Tijdens de 80-jarige oorlog (1568-1648) werd hij vernield. Tegen het einde van de oorlog werd de houten staakmolen herbouwd (in 1643 om precies te zijn).

Rond 1700 was Joseph De Smidt er molenaar. Haar echtgenote Maria Van der Meersch overleed te Oostkerke op 21 juni 1709  Zij waren gehuwd te Sijsele op 10 april 1694. Maria was toen weduwe van Lucas Braedt, die te Sijsele overleed op 7 februari 1694. Uit haar eerste huwelijk liet zij twee dochters na: Jacoba, 22 jaar en Marie Anna Braadt, 17 jaar. Uit het tweede huwelijk had zij nog vier dochters: Helena 9 jaar, Josyne 7 jaar, Joanna 4 jaar en Petronelle De Smidt 15 maanden.

Ten voordele van deze zes minderjarige kinderen werd een staat van goed opgemaakt, waarin geheel de inboedel van het huisgezin opgeschreven werd, wat ons toelaat het huisgerief te kennen van een welstellende inwoner uit de Polderstreek rond 1700. De molenaar immers was deken van de St-Kwintensgilde te Oostkerke. Noch hij, noch zijn vrouw konden schrijven.

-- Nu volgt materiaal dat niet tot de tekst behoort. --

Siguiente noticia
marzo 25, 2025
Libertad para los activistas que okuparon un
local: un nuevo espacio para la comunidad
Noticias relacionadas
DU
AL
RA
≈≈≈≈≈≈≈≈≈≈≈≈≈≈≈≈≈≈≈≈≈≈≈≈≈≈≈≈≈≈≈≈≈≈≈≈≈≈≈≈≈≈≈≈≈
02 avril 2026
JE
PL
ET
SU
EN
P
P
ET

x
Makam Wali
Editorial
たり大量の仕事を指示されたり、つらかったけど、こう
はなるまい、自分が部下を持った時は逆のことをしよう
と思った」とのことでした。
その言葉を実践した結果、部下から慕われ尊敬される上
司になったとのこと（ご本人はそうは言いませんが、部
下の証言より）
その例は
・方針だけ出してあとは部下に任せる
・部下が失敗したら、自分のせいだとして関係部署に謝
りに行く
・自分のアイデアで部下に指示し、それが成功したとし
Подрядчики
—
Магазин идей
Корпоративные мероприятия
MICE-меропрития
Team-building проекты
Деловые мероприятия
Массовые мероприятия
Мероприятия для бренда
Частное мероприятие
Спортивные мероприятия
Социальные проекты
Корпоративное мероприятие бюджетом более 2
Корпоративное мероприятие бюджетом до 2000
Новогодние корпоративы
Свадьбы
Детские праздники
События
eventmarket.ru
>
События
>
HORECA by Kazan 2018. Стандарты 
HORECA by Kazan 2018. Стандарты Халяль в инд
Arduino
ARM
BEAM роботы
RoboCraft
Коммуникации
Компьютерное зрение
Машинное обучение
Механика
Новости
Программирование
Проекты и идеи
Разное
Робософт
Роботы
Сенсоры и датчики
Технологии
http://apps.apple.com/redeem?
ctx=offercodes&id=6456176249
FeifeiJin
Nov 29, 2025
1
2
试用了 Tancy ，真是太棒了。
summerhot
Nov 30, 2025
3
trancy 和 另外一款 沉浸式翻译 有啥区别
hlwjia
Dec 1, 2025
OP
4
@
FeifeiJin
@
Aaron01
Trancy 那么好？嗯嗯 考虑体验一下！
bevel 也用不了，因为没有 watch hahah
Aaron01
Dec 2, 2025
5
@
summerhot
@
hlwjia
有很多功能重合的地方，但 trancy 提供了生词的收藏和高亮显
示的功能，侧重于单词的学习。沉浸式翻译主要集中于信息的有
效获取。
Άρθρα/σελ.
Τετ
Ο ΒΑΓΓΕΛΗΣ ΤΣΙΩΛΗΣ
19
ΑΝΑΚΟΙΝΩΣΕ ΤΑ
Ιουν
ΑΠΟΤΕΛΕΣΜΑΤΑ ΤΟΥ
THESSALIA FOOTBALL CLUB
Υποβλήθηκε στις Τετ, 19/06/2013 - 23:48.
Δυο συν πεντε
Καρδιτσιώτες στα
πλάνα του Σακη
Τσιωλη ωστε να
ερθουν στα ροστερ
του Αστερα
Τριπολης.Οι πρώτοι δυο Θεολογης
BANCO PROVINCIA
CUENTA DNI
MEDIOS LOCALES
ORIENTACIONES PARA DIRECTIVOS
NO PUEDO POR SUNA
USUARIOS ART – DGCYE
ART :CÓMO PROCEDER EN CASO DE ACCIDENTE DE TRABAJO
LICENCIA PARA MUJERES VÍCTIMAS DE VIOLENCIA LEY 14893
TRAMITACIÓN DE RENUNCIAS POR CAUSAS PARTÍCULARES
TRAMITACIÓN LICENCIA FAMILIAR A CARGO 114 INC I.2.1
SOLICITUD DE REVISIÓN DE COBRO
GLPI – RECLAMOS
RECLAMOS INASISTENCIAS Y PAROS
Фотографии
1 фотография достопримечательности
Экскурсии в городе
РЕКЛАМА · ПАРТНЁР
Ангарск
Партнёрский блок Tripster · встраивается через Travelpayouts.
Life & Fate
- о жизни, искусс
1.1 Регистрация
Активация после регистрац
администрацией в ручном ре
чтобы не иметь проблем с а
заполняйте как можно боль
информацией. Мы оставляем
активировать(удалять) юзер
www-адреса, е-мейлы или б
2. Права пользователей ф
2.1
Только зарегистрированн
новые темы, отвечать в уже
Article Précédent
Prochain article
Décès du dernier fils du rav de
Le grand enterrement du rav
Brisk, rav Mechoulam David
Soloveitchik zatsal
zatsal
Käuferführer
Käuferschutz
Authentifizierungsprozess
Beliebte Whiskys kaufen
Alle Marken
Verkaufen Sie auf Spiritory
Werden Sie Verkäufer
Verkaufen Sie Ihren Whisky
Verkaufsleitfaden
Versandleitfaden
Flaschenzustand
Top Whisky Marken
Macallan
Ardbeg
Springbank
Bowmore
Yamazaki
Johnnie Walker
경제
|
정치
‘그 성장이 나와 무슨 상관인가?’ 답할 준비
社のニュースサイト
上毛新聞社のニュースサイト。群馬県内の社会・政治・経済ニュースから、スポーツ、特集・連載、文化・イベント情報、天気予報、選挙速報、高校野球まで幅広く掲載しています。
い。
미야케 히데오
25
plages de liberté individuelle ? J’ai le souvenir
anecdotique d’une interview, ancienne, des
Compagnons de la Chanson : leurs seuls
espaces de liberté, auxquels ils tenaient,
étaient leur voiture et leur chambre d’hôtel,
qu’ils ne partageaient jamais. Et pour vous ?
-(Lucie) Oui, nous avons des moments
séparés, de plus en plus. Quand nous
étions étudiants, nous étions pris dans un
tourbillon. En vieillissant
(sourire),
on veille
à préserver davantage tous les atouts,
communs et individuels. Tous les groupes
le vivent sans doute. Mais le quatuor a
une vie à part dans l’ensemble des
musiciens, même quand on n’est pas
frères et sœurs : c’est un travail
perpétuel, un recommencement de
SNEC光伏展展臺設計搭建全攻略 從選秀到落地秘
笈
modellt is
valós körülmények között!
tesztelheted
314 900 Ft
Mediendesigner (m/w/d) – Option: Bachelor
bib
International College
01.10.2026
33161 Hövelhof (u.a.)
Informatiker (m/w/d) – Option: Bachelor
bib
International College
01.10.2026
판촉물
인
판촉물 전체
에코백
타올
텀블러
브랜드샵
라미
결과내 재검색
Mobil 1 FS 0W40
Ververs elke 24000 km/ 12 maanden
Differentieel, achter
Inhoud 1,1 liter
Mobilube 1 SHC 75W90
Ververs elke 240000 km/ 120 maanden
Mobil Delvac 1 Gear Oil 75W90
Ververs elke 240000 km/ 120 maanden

De windmolen met het erbij behorende woonhuis en de stal, was gebouwd op twee lijnen acht roeden cijnsgrond, die behoorde aan de erfgenamen van wijlen Jonkheer François Gonzalès de Saldaigne.

In de keuken had men rond het haardvuur twee hengsels, een brander, een rooster, een hangijzer, twee tangen, een blaaspijp, een koperen pan, een kapmes, een bijl en twee vleesvorken. Verder bevatte de keuken zelf nog elf stoelen, twee kleine tafels, twee kasten, een bed met hoofdkussen, deken en slaaplakens, vier schilderijtjes, 31 stuks gleiers, twee gleierse kannen, een strijkijzer, een trogschreper, een schup en een 'claustock' of springstok om over de grachten te springen. Het tinwerk bestond uit een pint. een olielamp, een zoutvat. en twaalf tinnen lepels in een lepelbord.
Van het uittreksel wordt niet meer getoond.